Utilizing woodblock printing as a process, artists such as Hokusai produced images in bulk and very quickly, allowing them to be sold cheaply to the common person to enjoy. Hokusai himself was extremely prolific, producing thousands of paintings, prints, as well as providing illustrations for hundreds of books. His works followed the most prominent movement of the time: ukiyo-e, or wafting on earthly pleasures, depicting scenes from Japan’s flourishing entertainment district, traveling, and natural imagery. His most enduring image was, of course, The Great Wave of Kanagawa (1831), which has since been adapted into a mind boggling amount of merchandise — tee shirts, key chains, shoes etc. The work is also one of the best performing prints at auction houses, recently going under the hammer at Christie’s for $2.8 million in 2023, far surpassing its sale estimate of $500,000 to $700,000. 

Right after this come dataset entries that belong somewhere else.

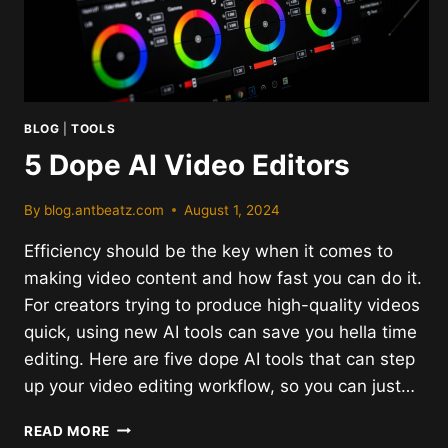
BLOG
|
TOOLS
5 Dope AI Video Editors
By
blog.antbeatz.com
August 1, 2024
Efficiency should be the key when it comes to
making video content and how fast you can do it.
For creators trying to produce high-quality videos
quick, using new AI tools can save you hella time
editing. Here are five dope AI tools that can step
up your video editing workflow, so you can just…
5
READ MORE
DOPE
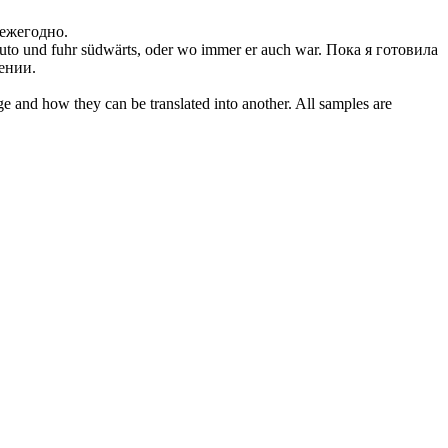
 ежегодно.
Auto und fuhr
südwärts
, oder wo immer er auch war.
Пока я готовила
ении.
ge and how they can be translated into another. All samples are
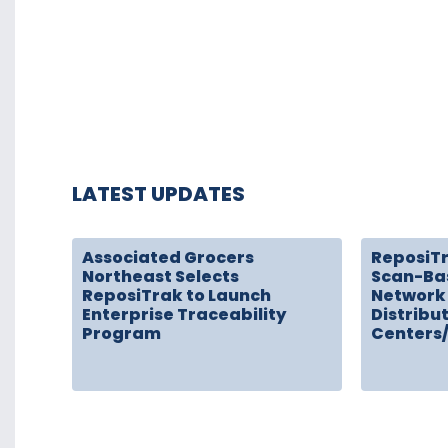
LATEST UPDATES
Associated Grocers
ReposiT
Northeast Selects
Scan-Ba
ReposiTrak to Launch
Network 
Enterprise Traceability
Distribu
Program
Centers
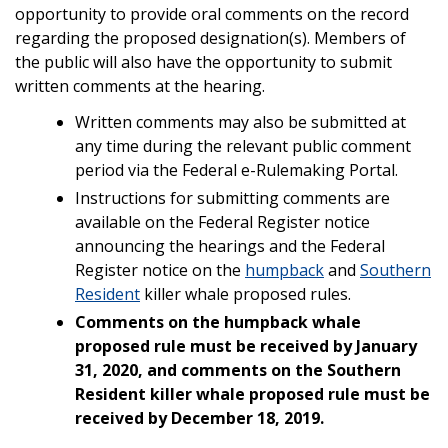
opportunity to provide oral comments on the record
regarding the proposed designation(s). Members of
the public will also have the opportunity to submit
written comments at the hearing.
Written comments may also be submitted at
any time during the relevant public comment
period via the Federal e-Rulemaking Portal.
Instructions for submitting comments are
available on the Federal Register notice
announcing the hearings and the Federal
Register notice on the
humpback
and
Southern
Resident
killer whale proposed rules.
Comments on the humpback whale
proposed rule must be received by January
31, 2020, and comments on the Southern
Resident killer whale proposed rule must be
received by December 18, 2019.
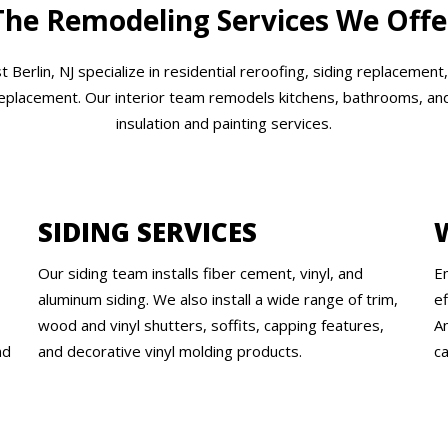
The Remodeling Services We Offe
Berlin, NJ specialize in residential reroofing, siding replacement
replacement. Our interior team remodels kitchens, bathrooms, and 
insulation and painting services.
SIDING SERVICES
Our siding team installs fiber cement, vinyl, and
E
s
aluminum siding. We also install a wide range of trim,
e
wood and vinyl shutters, soffits, capping features,
An
nd
and decorative vinyl molding products.
ca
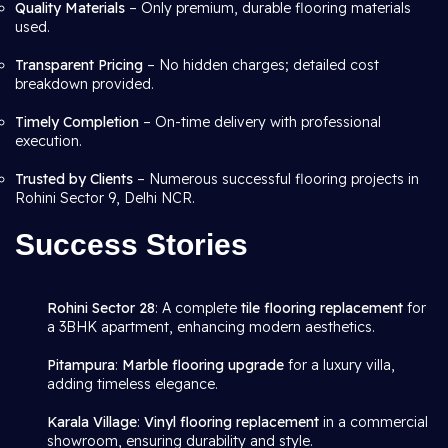
Quality Materials
– Only premium, durable flooring materials
used.
Transparent Pricing
– No hidden charges; detailed cost
breakdown provided.
Timely Completion
– On-time delivery with professional
execution.
Trusted by Clients
– Numerous successful flooring projects in
Rohini Sector 9, Delhi NCR.
Success Stories
Rohini Sector 28
: A complete
tile flooring replacement
for
a 3BHK apartment, enhancing modern aesthetics.
Pitampura
:
Marble flooring upgrade
for a luxury villa,
adding timeless elegance.
Karala Village
:
Vinyl flooring replacement
in a commercial
showroom, ensuring durability and style.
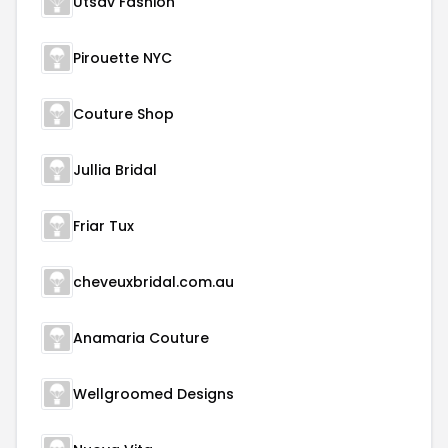
Utsav Fashion
Pirouette NYC
Couture Shop
Jullia Bridal
Friar Tux
cheveuxbridal.com.au
Anamaria Couture
Wellgroomed Designs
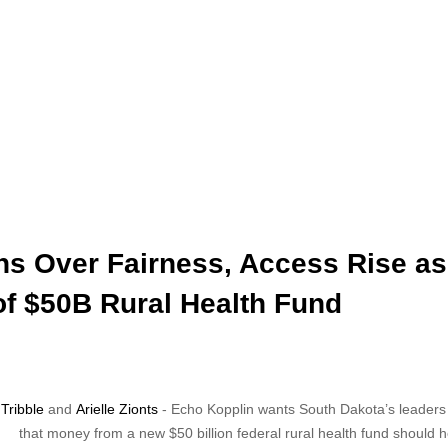
s Over Fairness, Access Rise as
of $50B Rural Health Fund
Tribble
and
Arielle Zionts
- Echo Kopplin wants South Dakota’s leaders
that money from a new $50 billion federal rural health fund should h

Katsushika Hokusai’s The Great Wave off Kanagawa (1831) (Source: Wikimedia Commons)

Pablo Picasso

While Picasso is much more famous for his paintings, he actually experimented in-depth with various printmaking techniques throughout his artistic career. He often utilized them as ways to create drafts of his upcoming paintings, but to a greater extent produced them as original works in their own right, with some of his prints going for hundreds of thousands of dollars at the auction block. Some of his most remarkable achievements were in lithography, where Picasso decided against using a lithographic crayon and made marks with his own fingers, reshaping his images quickly and easily. An excellent example would be Le Taureau, in which Picasso developed an image of a bull over 11 lithographs, first building the animal’s size and detail, then reducing it to just a few abstract lines.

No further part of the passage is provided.